Extracted page text data:
■ ■ ■

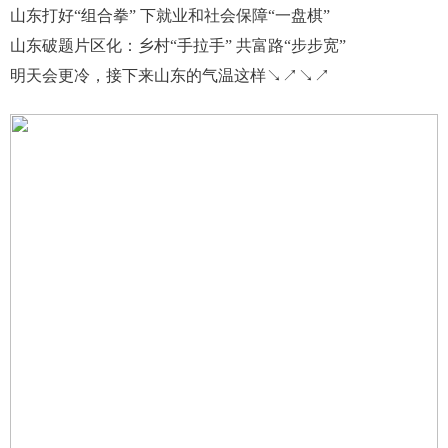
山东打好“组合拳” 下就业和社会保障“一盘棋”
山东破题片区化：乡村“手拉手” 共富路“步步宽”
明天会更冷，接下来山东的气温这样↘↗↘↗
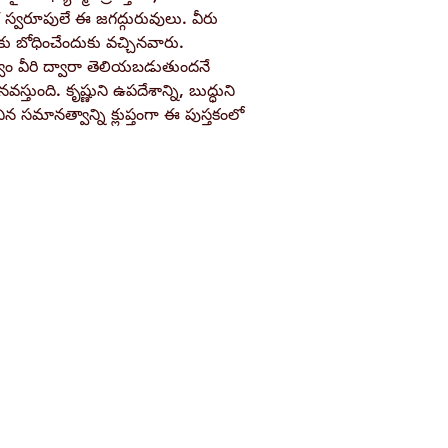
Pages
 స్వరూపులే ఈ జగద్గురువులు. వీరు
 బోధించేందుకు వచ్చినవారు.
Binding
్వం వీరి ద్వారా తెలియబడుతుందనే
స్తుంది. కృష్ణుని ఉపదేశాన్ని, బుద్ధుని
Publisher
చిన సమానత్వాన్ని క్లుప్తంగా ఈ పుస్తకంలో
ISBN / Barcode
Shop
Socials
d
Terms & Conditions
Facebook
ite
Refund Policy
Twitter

■ ■ ■

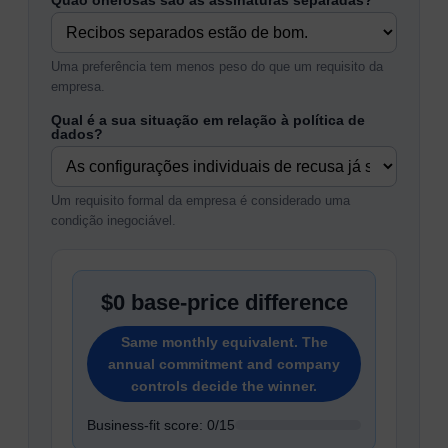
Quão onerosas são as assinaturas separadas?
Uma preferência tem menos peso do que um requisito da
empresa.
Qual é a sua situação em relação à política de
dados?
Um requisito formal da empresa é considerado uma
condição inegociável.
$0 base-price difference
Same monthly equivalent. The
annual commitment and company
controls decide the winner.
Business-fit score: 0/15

■ ■ ■

*Assignment*
Across all the entries, how many lines include "requisito"? Answer with the number alone.

*Response area*
2